Instructions to follow => Nothing in the entries may change when you repeat them, and no images may appear.

[Stored data entries]
BEGIN

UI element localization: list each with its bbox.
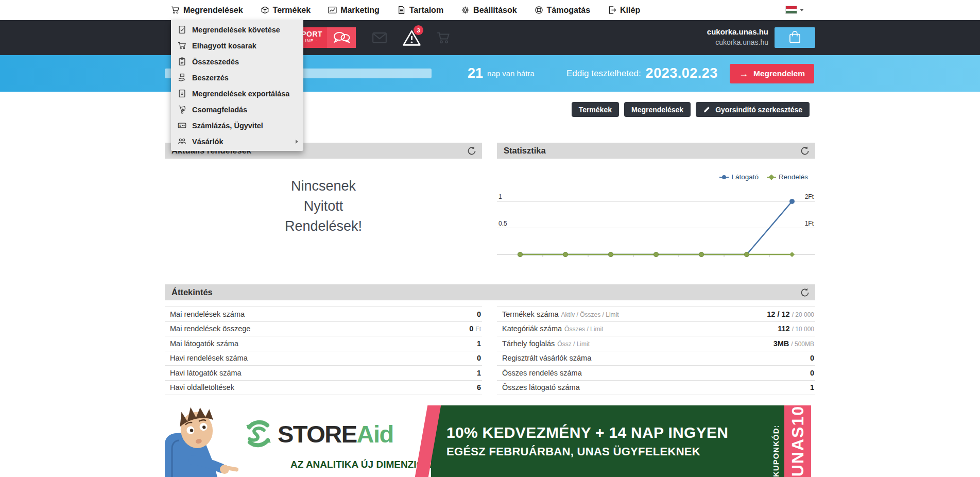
chart-legend: Látogató Rendelés bbox=[497, 173, 815, 181]
exit-icon bbox=[608, 6, 616, 14]
deadline-date: 2023.02.23 bbox=[646, 65, 718, 81]
table-row: Összes rendelés száma 0 bbox=[497, 366, 815, 381]
overview-table-right: Termékek számaAktív / Összes / Limit 12 … bbox=[497, 306, 815, 395]
statistics-panel: Statisztika Látogató Rendelés 12Ft0.51Ft bbox=[497, 143, 815, 267]
dropdown-item[interactable]: Beszerzés bbox=[171, 70, 303, 86]
days-remaining-label: nap van hátra bbox=[487, 69, 535, 78]
svg-text:2Ft: 2Ft bbox=[805, 193, 814, 200]
overview-table-left: Mai rendelések száma 0 Mai rendelések ös… bbox=[165, 306, 482, 395]
gear-icon bbox=[461, 6, 470, 14]
language-selector[interactable] bbox=[786, 6, 804, 13]
quick-button[interactable]: Gyorsindító szerkesztése bbox=[696, 102, 810, 117]
overview-panel: Áttekintés Mai rendelések száma 0 Mai re… bbox=[165, 284, 815, 300]
menu-item[interactable]: Termékek bbox=[261, 6, 311, 15]
dropdown-item[interactable]: Elhagyott kosarak bbox=[171, 38, 303, 54]
table-row: Tárhely foglalásÖssz / Limit 3MB/ 500MB bbox=[497, 336, 815, 351]
current-orders-panel: Aktuális rendelések Nincsenek Nyitott Re… bbox=[165, 143, 482, 236]
banner-tagline: AZ ANALITIKA ÚJ DIMENZIÓJA bbox=[290, 459, 412, 470]
warning-icon[interactable]: 3 bbox=[402, 29, 421, 46]
quick-button[interactable]: Megrendelések bbox=[624, 102, 691, 117]
menu-item[interactable]: Beállítások bbox=[461, 6, 517, 15]
coupon-code: UNAS10 bbox=[788, 405, 807, 476]
dropdown-item[interactable]: Csomagfeladás bbox=[171, 101, 303, 117]
topbar: SUPPORT - ONLINE - 3 cukorka.unas.hu cuk… bbox=[0, 20, 980, 55]
svg-text:1Ft: 1Ft bbox=[805, 220, 814, 227]
hand-box-icon bbox=[178, 73, 186, 82]
table-row: Havi oldalletöltések 6 bbox=[165, 381, 482, 396]
legend-item[interactable]: Rendelés bbox=[767, 173, 808, 181]
quick-button[interactable]: Termékek bbox=[572, 102, 619, 117]
coupon-label: KUPONKÓD: bbox=[771, 405, 780, 477]
menu-item[interactable]: Kilép bbox=[608, 6, 640, 15]
open-shop-button[interactable] bbox=[775, 27, 815, 48]
customers-icon bbox=[178, 137, 186, 146]
dropdown-item[interactable]: Megrendelések követése bbox=[171, 22, 303, 38]
svg-text:0.5: 0.5 bbox=[498, 220, 507, 227]
envelope-icon[interactable] bbox=[370, 29, 389, 46]
svg-text:1: 1 bbox=[498, 193, 502, 200]
banner-subheadline: EGÉSZ FEBRUÁRBAN, UNAS ÜGYFELEKNEK bbox=[446, 445, 784, 458]
refresh-icon[interactable] bbox=[800, 287, 810, 298]
deadline-label: Eddig tesztelheted: bbox=[566, 69, 641, 79]
submenu-arrow-icon bbox=[296, 140, 298, 144]
refresh-icon[interactable] bbox=[800, 146, 810, 156]
menu-item[interactable]: Megrendelések bbox=[171, 6, 243, 15]
table-row: Termékek számaAktív / Összes / Limit 12 … bbox=[497, 307, 815, 322]
cart-icon[interactable] bbox=[434, 29, 453, 46]
chevron-down-icon bbox=[800, 9, 804, 11]
panel-title: Statisztika bbox=[504, 146, 546, 156]
handtruck-icon bbox=[178, 105, 186, 114]
main-menu: Megrendelések Termékek Marketing Tartalo… bbox=[165, 0, 815, 20]
shop-name: cukorka.unas.hu bbox=[707, 27, 768, 37]
chat-bubbles-icon bbox=[327, 27, 356, 48]
banner-headline: 10% KEDVEZMÉNY + 14 NAP INGYEN bbox=[446, 424, 784, 441]
orders-dropdown-menu: Megrendelések követése Elhagyott kosarak… bbox=[171, 20, 303, 151]
doc-check-icon bbox=[178, 25, 186, 34]
trial-bar: 21 nap van hátra Eddig tesztelheted: 202… bbox=[0, 55, 980, 92]
menu-item[interactable]: Marketing bbox=[328, 6, 380, 15]
box-icon bbox=[261, 6, 269, 14]
pencil-icon bbox=[703, 106, 711, 113]
svg-text:s: s bbox=[179, 124, 181, 127]
table-row: Havi látogatók száma 1 bbox=[165, 366, 482, 381]
storeaid-promo-banner[interactable]: STOREAid AZ ANALITIKA ÚJ DIMENZIÓJA 10% … bbox=[165, 405, 811, 477]
arrow-right-icon: → bbox=[739, 69, 748, 79]
cart-icon bbox=[178, 41, 186, 50]
dropdown-item[interactable]: s Számlázás, Ügyvitel bbox=[171, 117, 303, 133]
legend-marker-icon bbox=[719, 174, 729, 180]
storeaid-arrows-icon bbox=[244, 419, 273, 449]
menu-item[interactable]: Támogatás bbox=[535, 6, 590, 15]
main-menubar: Megrendelések Termékek Marketing Tartalo… bbox=[0, 0, 980, 20]
table-row: Regisztrált vásárlók száma 0 bbox=[497, 351, 815, 366]
days-remaining-number: 21 bbox=[468, 65, 483, 81]
document-icon bbox=[397, 6, 406, 14]
dropdown-item[interactable]: Vásárlók bbox=[171, 133, 303, 149]
table-row: Mai rendelések száma 0 bbox=[165, 307, 482, 322]
dropdown-item[interactable]: Megrendelések exportálása bbox=[171, 86, 303, 101]
table-row: Összes látogató száma 1 bbox=[497, 381, 815, 396]
alert-count-badge: 3 bbox=[414, 25, 423, 35]
table-row: Mai látogatók száma 1 bbox=[165, 336, 482, 351]
order-now-button[interactable]: → Megrendelem bbox=[730, 64, 814, 83]
legend-marker-icon bbox=[767, 174, 776, 180]
no-open-orders-message: Nincsenek Nyitott Rendelések! bbox=[165, 159, 482, 236]
shop-domain-link[interactable]: cukorka.unas.hu bbox=[707, 37, 768, 47]
refresh-icon[interactable] bbox=[467, 146, 477, 156]
hungarian-flag-icon bbox=[786, 6, 797, 13]
chart-icon bbox=[328, 6, 337, 14]
shopping-bag-icon bbox=[789, 30, 801, 45]
invoice-icon: s bbox=[178, 121, 186, 130]
logo-aid-text: Aid bbox=[357, 420, 393, 448]
support-icon bbox=[535, 6, 543, 14]
panel-title: Áttekintés bbox=[171, 287, 213, 297]
legend-item[interactable]: Látogató bbox=[719, 173, 759, 181]
table-row: Kategóriák számaÖsszes / Limit 112/ 10 0… bbox=[497, 322, 815, 337]
pointing-man-illustration bbox=[165, 405, 250, 477]
table-row: Mai rendelések összege 0Ft bbox=[165, 322, 482, 337]
statistics-chart: 12Ft0.51Ft bbox=[497, 187, 815, 267]
logo-store-text: STORE bbox=[278, 420, 357, 448]
dropdown-item[interactable]: Összeszedés bbox=[171, 54, 303, 70]
doc-export-icon bbox=[178, 89, 186, 98]
menu-item[interactable]: Tartalom bbox=[397, 6, 443, 15]
cart-icon bbox=[171, 6, 180, 14]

END

Answer =>
UI element localization: list each with its bbox.
chart-legend: Látogató Rendelés bbox=[497, 173, 815, 181]
exit-icon bbox=[608, 6, 616, 14]
deadline-date: 2023.02.23 bbox=[646, 65, 718, 81]
table-row: Összes rendelés száma 0 bbox=[497, 366, 815, 381]
overview-table-right: Termékek számaAktív / Összes / Limit 12 … bbox=[497, 306, 815, 395]
statistics-panel: Statisztika Látogató Rendelés 12Ft0.51Ft bbox=[497, 143, 815, 267]
dropdown-item[interactable]: Beszerzés bbox=[171, 70, 303, 86]
days-remaining-label: nap van hátra bbox=[487, 69, 535, 78]
svg-text:2Ft: 2Ft bbox=[805, 193, 814, 200]
overview-table-left: Mai rendelések száma 0 Mai rendelések ös… bbox=[165, 306, 482, 395]
gear-icon bbox=[461, 6, 470, 14]
language-selector[interactable] bbox=[786, 6, 804, 13]
quick-button[interactable]: Gyorsindító szerkesztése bbox=[696, 102, 810, 117]
overview-panel: Áttekintés Mai rendelések száma 0 Mai re… bbox=[165, 284, 815, 300]
menu-item[interactable]: Termékek bbox=[261, 6, 311, 15]
dropdown-item[interactable]: Elhagyott kosarak bbox=[171, 38, 303, 54]
table-row: Tárhely foglalásÖssz / Limit 3MB/ 500MB bbox=[497, 336, 815, 351]
current-orders-panel: Aktuális rendelések Nincsenek Nyitott Re… bbox=[165, 143, 482, 236]
banner-tagline: AZ ANALITIKA ÚJ DIMENZIÓJA bbox=[290, 459, 412, 470]
warning-icon[interactable]: 3 bbox=[402, 29, 421, 46]
quick-button[interactable]: Megrendelések bbox=[624, 102, 691, 117]
menu-item[interactable]: Beállítások bbox=[461, 6, 517, 15]
coupon-code: UNAS10 bbox=[788, 405, 807, 476]
dropdown-item[interactable]: Csomagfeladás bbox=[171, 101, 303, 117]
topbar: SUPPORT - ONLINE - 3 cukorka.unas.hu cuk… bbox=[0, 20, 980, 55]
svg-text:1Ft: 1Ft bbox=[805, 220, 814, 227]
hand-box-icon bbox=[178, 73, 186, 82]
table-row: Havi oldalletöltések 6 bbox=[165, 381, 482, 396]
legend-item[interactable]: Rendelés bbox=[767, 173, 808, 181]
quick-button[interactable]: Termékek bbox=[572, 102, 619, 117]
coupon-label: KUPONKÓD: bbox=[771, 405, 780, 477]
menu-item[interactable]: Kilép bbox=[608, 6, 640, 15]
open-shop-button[interactable] bbox=[775, 27, 815, 48]
customers-icon bbox=[178, 137, 186, 146]
dropdown-item[interactable]: Megrendelések követése bbox=[171, 22, 303, 38]
svg-text:0.5: 0.5 bbox=[498, 220, 507, 227]
envelope-icon[interactable] bbox=[370, 29, 389, 46]
svg-text:1: 1 bbox=[498, 193, 502, 200]
banner-subheadline: EGÉSZ FEBRUÁRBAN, UNAS ÜGYFELEKNEK bbox=[446, 445, 784, 458]
refresh-icon[interactable] bbox=[800, 287, 810, 298]
deadline-label: Eddig tesztelheted: bbox=[566, 69, 641, 79]
submenu-arrow-icon bbox=[296, 140, 298, 144]
refresh-icon[interactable] bbox=[800, 146, 810, 156]
menu-item[interactable]: Megrendelések bbox=[171, 6, 243, 15]
table-row: Termékek számaAktív / Összes / Limit 12 … bbox=[497, 307, 815, 322]
cart-icon[interactable] bbox=[434, 29, 453, 46]
chevron-down-icon bbox=[800, 9, 804, 11]
panel-title: Statisztika bbox=[504, 146, 546, 156]
handtruck-icon bbox=[178, 105, 186, 114]
main-menu: Megrendelések Termékek Marketing Tartalo… bbox=[165, 0, 815, 20]
shop-name: cukorka.unas.hu bbox=[707, 27, 768, 37]
chat-bubbles-icon bbox=[327, 27, 356, 48]
banner-headline: 10% KEDVEZMÉNY + 14 NAP INGYEN bbox=[446, 424, 784, 441]
orders-dropdown-menu: Megrendelések követése Elhagyott kosarak… bbox=[171, 20, 303, 151]
doc-check-icon bbox=[178, 25, 186, 34]
trial-bar: 21 nap van hátra Eddig tesztelheted: 202… bbox=[0, 55, 980, 92]
menu-item[interactable]: Marketing bbox=[328, 6, 380, 15]
box-icon bbox=[261, 6, 269, 14]
pencil-icon bbox=[703, 106, 711, 113]
svg-text:s: s bbox=[179, 124, 181, 127]
table-row: Havi látogatók száma 1 bbox=[165, 366, 482, 381]
storeaid-promo-banner[interactable]: STOREAid AZ ANALITIKA ÚJ DIMENZIÓJA 10% … bbox=[165, 405, 811, 477]
arrow-right-icon: → bbox=[739, 69, 748, 79]
cart-icon bbox=[178, 41, 186, 50]
dropdown-item[interactable]: s Számlázás, Ügyvitel bbox=[171, 117, 303, 133]
legend-marker-icon bbox=[719, 174, 729, 180]
storeaid-arrows-icon bbox=[244, 419, 273, 449]
menu-item[interactable]: Támogatás bbox=[535, 6, 590, 15]
main-menubar: Megrendelések Termékek Marketing Tartalo… bbox=[0, 0, 980, 20]
table-row: Regisztrált vásárlók száma 0 bbox=[497, 351, 815, 366]
days-remaining-number: 21 bbox=[468, 65, 483, 81]
document-icon bbox=[397, 6, 406, 14]
dropdown-item[interactable]: Vásárlók bbox=[171, 133, 303, 149]
table-row: Mai rendelések száma 0 bbox=[165, 307, 482, 322]
dropdown-item[interactable]: Megrendelések exportálása bbox=[171, 86, 303, 101]
table-row: Összes látogató száma 1 bbox=[497, 381, 815, 396]
alert-count-badge: 3 bbox=[414, 25, 423, 35]
table-row: Mai látogatók száma 1 bbox=[165, 336, 482, 351]
order-now-button[interactable]: → Megrendelem bbox=[730, 64, 814, 83]
legend-marker-icon bbox=[767, 174, 776, 180]
no-open-orders-message: Nincsenek Nyitott Rendelések! bbox=[165, 159, 482, 236]
shop-domain-link[interactable]: cukorka.unas.hu bbox=[707, 37, 768, 47]
refresh-icon[interactable] bbox=[467, 146, 477, 156]
hungarian-flag-icon bbox=[786, 6, 797, 13]
chart-icon bbox=[328, 6, 337, 14]
shopping-bag-icon bbox=[789, 30, 801, 45]
invoice-icon: s bbox=[178, 121, 186, 130]
logo-aid-text: Aid bbox=[357, 420, 393, 448]
support-icon bbox=[535, 6, 543, 14]
panel-title: Áttekintés bbox=[171, 287, 213, 297]
legend-item[interactable]: Látogató bbox=[719, 173, 759, 181]
table-row: Kategóriák számaÖsszes / Limit 112/ 10 0… bbox=[497, 322, 815, 337]
pointing-man-illustration bbox=[165, 405, 250, 477]
table-row: Mai rendelések összege 0Ft bbox=[165, 322, 482, 337]
statistics-chart: 12Ft0.51Ft bbox=[497, 187, 815, 267]
logo-store-text: STORE bbox=[278, 420, 357, 448]
dropdown-item[interactable]: Összeszedés bbox=[171, 54, 303, 70]
doc-export-icon bbox=[178, 89, 186, 98]
menu-item[interactable]: Tartalom bbox=[397, 6, 443, 15]
cart-icon bbox=[171, 6, 180, 14]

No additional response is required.